O ministro da Fazenda, Dario Durigan, disse que, embora não tenha recebido ainda a confirmação da agenda nos Estados Unidos, acompanharia “com bom gosto” o presidente Luiz Inácio Lula da Silva (PT) na visita de Estado a Washington, prevista para esta semana.
“A conversa com os Estados Unidos é sempre muito propositiva”, disse o ministro, em entrevista ao programa Roda Viva, da TV Cultura, na segunda-feira, 4. “Eu estou bem otimista, porque nós temos uma agenda contra o crime organizado, temos uma agenda de cooperação. A agenda bilateral comercial com os Estados Unidos é muito boa, porque ela é bem integrada, o que o Brasil e os Estados Unidos comercializam entre si. Acho que, se a gente tiver diálogo, a gente sai do outro lado positivamente.”
Na agenda com o presidente dos Estados Unidos, Donald Trump, prevista para a quinta-feira, 7, são aguardadas conversas a respeito de novas sanções econômicas contra o Brasil, a guerra no Oriente Médio e a classificação do Comando Vermelho (CV) e do Primeiro Comando da Capital (PCC) como organizações terroristas.
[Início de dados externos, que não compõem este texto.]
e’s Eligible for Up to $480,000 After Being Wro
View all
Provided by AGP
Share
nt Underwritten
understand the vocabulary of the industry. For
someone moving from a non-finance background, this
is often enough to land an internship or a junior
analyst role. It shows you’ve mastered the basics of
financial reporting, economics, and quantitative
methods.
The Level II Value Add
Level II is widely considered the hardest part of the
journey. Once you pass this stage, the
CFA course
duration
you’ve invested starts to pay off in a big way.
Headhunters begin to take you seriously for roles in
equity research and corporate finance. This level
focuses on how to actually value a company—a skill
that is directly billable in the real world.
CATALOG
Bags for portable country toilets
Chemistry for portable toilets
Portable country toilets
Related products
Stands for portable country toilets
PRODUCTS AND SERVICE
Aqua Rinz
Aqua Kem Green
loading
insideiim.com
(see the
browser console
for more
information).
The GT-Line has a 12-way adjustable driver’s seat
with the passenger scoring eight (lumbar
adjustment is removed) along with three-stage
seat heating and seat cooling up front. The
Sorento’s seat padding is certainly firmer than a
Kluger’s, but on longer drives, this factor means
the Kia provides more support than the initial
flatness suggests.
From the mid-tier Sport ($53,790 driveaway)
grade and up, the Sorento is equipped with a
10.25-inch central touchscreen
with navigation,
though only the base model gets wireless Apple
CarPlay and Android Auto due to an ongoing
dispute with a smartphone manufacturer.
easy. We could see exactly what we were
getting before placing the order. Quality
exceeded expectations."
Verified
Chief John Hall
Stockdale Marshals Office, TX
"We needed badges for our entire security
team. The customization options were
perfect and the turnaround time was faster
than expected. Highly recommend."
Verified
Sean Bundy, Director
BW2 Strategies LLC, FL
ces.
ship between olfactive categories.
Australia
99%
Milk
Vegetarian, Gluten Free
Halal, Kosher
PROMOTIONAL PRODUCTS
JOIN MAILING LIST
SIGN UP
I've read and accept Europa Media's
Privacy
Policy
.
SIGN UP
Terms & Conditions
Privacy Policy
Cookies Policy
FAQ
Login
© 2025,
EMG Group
A agenda, que vinha sendo negociada desde janeiro, foi marcada de última hora.
Em meados de abril, Durigan se encontrou com o secretário do Tesouro dos Estados Unidos, Scott Bessent, durante as Reuniões de Primavera do Fundo Monetário Internacional (FMI), em Washington. Na ocasião, o ministro disse que não abordou temas como a classificação de organizações criminosas brasileiras como terroristas e a Seção 301, que trata da investigação aberta pelos Estados Unidos contra o Pix.
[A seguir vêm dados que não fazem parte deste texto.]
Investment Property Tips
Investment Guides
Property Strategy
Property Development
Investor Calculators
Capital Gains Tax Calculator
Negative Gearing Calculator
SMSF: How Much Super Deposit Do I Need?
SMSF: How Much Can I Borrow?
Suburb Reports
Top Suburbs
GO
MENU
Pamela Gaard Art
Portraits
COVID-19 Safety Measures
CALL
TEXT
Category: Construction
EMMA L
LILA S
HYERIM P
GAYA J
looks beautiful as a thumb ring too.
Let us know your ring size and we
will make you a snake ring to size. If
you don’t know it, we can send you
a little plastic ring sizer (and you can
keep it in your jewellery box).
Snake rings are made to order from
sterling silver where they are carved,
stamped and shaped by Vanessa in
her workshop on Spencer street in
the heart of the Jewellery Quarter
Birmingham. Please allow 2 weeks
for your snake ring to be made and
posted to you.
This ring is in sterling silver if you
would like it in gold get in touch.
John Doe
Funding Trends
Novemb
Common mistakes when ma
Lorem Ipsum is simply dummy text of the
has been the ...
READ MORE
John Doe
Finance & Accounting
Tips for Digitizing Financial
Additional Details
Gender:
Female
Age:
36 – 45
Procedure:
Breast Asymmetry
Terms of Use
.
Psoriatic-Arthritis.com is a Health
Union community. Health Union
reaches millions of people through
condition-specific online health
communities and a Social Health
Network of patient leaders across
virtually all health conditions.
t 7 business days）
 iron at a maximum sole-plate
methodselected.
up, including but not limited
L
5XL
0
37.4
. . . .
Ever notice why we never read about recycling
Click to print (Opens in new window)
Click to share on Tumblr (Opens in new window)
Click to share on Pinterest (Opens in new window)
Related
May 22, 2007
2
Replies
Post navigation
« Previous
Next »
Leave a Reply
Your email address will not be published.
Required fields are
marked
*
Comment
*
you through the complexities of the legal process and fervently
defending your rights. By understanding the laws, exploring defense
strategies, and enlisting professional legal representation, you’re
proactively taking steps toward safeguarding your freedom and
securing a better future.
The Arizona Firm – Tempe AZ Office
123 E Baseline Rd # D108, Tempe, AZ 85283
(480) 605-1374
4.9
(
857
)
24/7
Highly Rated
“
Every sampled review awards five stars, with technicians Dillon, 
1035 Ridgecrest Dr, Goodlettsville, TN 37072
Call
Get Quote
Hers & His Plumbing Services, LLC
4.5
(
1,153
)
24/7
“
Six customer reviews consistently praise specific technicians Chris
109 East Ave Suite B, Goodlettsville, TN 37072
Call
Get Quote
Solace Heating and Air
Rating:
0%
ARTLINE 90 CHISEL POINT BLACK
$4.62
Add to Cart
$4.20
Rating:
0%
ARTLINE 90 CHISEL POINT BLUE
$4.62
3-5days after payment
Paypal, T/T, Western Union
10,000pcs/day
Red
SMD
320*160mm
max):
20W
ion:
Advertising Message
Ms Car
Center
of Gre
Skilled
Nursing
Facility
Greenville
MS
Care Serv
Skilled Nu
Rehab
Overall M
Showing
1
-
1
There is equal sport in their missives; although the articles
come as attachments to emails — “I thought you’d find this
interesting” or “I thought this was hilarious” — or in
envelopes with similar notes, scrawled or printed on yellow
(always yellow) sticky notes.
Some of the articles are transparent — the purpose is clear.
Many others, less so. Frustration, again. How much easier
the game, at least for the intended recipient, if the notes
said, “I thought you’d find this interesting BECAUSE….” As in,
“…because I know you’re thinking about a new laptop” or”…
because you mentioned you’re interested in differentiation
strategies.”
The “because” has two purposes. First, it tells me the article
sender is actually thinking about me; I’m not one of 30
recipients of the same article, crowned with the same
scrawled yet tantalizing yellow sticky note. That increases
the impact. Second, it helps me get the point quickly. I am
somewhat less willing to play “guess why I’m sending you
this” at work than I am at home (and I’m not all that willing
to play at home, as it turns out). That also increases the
Ao Roda Viva, Durigan lembrou que o governo americano tem aberto investigações contra uma série de países. “A informação que eu tenho dos nossos representantes que foram nas audiências da 301 é que foram audiências muito produtivas e muito favoráveis ao Brasil. E aqui o que eu espero é que o rito seja cumprido.”
O ministro defendeu que sejam desmentidas informações falsas em torno do Pix e citou também a questão da Rua 25 de Março. “A gente discute produto falsificado, contrabandeado no País ou com infração de legislação autoral há muitos anos. Já foi objeto de várias investigações com outros países, não só com os Estados Unidos. Então, é preciso respeitar o rito aqui da investigação”, completou.